La magnetización es hoy la causa más frecuente de inexactitud en los movimientos mecánicos que llegan al taller. No es una patología rara: un teléfono inteligente sobre la mesilla de noche, un cierre magnético de un bolso, una resonancia magnética en el hospital — basta poco para desplazar una espiral de acero unos centésimos de milímetro y sacar el reloj fuera de tolerancia sin que el portador se dé cuenta de inmediato.

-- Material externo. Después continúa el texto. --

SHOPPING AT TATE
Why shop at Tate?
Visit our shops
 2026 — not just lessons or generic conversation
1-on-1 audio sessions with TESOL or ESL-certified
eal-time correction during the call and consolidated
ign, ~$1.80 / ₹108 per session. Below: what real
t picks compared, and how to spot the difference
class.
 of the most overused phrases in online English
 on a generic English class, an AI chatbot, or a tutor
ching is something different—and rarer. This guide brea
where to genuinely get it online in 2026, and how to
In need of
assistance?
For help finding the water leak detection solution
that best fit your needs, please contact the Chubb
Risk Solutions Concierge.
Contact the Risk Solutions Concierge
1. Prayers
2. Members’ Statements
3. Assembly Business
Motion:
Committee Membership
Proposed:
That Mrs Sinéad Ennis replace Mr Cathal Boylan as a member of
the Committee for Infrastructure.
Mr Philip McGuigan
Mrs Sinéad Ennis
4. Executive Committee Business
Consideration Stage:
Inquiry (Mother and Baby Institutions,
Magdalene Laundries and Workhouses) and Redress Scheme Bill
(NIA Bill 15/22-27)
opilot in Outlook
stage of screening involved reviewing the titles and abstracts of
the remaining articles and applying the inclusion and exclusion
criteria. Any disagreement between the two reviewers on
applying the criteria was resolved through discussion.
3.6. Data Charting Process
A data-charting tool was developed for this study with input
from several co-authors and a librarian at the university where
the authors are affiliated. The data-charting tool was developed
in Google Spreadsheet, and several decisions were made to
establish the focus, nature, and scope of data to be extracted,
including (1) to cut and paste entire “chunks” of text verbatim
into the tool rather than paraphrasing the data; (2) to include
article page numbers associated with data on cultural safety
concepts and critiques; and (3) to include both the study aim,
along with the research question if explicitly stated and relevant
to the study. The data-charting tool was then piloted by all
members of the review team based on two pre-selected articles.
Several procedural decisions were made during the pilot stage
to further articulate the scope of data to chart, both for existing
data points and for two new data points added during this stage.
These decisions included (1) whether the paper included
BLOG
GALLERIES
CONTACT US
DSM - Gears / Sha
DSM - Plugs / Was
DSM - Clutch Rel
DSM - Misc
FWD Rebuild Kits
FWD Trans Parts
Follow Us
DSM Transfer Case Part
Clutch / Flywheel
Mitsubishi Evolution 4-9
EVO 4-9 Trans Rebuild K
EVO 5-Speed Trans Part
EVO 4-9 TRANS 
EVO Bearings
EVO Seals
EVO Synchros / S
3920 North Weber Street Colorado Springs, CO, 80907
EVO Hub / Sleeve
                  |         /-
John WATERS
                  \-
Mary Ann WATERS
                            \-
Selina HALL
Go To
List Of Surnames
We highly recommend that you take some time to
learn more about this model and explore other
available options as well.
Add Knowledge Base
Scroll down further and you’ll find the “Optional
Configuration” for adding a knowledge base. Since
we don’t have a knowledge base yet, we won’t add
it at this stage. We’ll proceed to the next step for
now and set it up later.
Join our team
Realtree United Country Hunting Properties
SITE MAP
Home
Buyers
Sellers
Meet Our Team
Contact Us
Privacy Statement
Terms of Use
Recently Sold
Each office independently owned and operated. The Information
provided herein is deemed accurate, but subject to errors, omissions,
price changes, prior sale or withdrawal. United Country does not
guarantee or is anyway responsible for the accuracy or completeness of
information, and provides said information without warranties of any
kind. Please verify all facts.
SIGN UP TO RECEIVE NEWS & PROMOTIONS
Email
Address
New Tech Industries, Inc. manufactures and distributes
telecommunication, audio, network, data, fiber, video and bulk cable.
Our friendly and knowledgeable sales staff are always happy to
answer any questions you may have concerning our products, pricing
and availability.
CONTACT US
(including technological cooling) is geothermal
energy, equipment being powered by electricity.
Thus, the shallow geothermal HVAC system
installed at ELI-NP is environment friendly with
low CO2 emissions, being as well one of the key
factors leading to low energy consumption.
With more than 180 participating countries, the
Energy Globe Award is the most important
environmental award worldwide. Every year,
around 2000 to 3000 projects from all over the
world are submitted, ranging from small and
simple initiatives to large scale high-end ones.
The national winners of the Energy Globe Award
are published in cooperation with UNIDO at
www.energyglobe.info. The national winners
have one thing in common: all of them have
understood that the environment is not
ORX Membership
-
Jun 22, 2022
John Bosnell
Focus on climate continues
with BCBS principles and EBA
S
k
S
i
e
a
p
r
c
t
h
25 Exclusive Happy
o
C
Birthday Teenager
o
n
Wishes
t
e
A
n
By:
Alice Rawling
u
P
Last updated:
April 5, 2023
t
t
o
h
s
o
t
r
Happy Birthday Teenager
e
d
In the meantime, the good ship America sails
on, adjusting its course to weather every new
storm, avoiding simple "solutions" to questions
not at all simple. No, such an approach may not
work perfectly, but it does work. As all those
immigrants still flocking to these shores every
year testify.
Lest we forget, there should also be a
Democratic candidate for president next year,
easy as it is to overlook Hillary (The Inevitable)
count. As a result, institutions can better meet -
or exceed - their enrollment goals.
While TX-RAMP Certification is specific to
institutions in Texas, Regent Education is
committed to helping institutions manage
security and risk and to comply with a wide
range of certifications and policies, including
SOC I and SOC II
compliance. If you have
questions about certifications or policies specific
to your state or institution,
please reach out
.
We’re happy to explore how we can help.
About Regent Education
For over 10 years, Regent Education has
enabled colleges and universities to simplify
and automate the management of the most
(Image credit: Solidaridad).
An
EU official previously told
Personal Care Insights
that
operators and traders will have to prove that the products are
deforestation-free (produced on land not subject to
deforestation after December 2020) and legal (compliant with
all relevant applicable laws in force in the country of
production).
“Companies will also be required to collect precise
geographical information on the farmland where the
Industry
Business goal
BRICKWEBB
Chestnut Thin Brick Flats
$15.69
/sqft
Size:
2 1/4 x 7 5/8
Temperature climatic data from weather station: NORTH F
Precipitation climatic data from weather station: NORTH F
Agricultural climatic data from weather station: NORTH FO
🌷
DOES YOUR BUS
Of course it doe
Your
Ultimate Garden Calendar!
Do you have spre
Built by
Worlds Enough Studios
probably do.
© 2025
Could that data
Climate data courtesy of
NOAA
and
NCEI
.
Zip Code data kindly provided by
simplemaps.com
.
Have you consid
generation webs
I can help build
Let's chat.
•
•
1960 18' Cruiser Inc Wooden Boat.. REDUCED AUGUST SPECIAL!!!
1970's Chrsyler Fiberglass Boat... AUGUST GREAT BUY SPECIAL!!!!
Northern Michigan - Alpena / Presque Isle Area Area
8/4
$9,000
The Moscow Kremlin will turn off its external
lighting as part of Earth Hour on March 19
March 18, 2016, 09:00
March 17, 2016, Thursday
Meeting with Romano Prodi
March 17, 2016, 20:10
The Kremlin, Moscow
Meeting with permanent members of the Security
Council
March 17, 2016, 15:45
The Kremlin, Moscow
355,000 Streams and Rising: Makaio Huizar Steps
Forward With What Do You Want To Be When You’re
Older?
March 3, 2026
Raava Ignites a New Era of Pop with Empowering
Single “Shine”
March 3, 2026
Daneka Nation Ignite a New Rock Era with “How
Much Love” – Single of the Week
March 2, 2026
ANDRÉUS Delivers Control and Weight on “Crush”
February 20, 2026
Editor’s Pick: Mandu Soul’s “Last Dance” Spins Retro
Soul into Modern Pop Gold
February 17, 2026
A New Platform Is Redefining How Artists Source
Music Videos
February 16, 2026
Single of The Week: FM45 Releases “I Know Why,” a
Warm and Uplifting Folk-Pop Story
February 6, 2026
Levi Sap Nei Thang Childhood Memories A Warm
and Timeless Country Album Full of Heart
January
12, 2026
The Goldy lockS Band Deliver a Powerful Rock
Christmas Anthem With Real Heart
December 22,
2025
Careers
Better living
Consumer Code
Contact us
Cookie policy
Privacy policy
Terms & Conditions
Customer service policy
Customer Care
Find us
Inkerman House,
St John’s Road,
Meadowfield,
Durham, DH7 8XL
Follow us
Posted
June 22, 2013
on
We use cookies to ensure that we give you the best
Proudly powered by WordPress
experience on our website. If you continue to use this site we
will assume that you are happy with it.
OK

El campo magnético se mide en Amperios por metro (A/m) o en Gauss: 1 Gauss corresponde a aproximadamente 79,6 A/m. El estándar ISO 764, que define el umbral mínimo para etiquetar un reloj como antimagnético, se detiene en 4.800 A/m (60 Gauss). El problema es que este umbral es ampliamente superado por objetos de uso cotidiano: una laptop genera hasta 16.000 A/m (200 Gauss), y una tableta o un teléfono inteligente no se quedan muy atrás. En otros términos, un reloj certificado ISO 764 está protegido contra campos industriales de los años Cincuenta, no contra los de 2024.
La respuesta histórica fue la jaula de Faraday: una pantalla interna de hierro dulce que desviaba el flujo magnético antes de que llegara al volante. El Rolex Milgauss, nacido en 1956 para los físicos del CERN, y el primer IWC Ingenieur utilizan este enfoque. La jaula funciona, pero impone límites al espesor de la caja y a la visibilidad del movimiento.
La alternativa moderna es hacer el movimiento en sí antimagnetético, sustituyendo los componentes ferromagnéticos críticos por materiales no susceptibles: espirales de silicio (Blancpain Fifty Fathoms, calibre 1315), en Nivachron (Certina, ETA Powermatic 80), en Silinvar (Patek Philippe). El silicio es diamagnético, no se magnetiza y no necesita jaula. Esto permitió al METAS certificar el Cronómetro de Maestría Omega a 15.000 Gauss, tres órdenes de magnitud más allá de ISO 764.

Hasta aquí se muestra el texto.